__Exercise aim__: Below are some records. Say how many of their lines include the string "klanten", giving only the number.

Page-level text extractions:
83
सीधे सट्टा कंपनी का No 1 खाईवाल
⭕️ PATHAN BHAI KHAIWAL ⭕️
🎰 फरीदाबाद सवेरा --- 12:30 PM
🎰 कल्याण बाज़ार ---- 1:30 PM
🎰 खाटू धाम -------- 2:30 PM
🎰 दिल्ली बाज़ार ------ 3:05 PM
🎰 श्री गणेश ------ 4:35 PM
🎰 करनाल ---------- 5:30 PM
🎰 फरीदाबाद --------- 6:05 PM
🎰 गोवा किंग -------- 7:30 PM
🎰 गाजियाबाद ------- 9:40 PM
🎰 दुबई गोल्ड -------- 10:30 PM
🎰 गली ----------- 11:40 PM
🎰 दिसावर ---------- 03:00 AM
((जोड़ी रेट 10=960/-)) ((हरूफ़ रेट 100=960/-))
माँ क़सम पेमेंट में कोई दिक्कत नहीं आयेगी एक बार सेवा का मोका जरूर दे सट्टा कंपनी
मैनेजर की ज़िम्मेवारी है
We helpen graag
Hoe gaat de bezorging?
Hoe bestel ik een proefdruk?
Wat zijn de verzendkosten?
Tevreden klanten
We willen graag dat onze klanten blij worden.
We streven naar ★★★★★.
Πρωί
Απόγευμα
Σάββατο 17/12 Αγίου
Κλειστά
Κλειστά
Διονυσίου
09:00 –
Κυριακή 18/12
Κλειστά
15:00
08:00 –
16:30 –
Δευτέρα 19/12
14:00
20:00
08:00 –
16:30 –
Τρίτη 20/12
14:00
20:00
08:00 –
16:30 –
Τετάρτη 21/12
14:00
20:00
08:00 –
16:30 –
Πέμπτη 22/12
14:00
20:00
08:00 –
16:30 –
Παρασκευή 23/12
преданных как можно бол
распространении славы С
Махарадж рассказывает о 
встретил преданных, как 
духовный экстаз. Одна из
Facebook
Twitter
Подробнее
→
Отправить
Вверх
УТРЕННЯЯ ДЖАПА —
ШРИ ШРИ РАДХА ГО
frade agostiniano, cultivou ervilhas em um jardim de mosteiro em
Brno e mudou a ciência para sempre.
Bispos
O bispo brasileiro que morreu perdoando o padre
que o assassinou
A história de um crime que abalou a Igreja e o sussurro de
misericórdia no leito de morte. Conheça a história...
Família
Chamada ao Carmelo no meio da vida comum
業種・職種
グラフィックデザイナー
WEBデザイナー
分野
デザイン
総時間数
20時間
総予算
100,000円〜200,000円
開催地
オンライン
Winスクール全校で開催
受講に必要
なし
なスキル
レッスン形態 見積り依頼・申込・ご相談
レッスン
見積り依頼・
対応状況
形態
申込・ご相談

__Answer below__: 2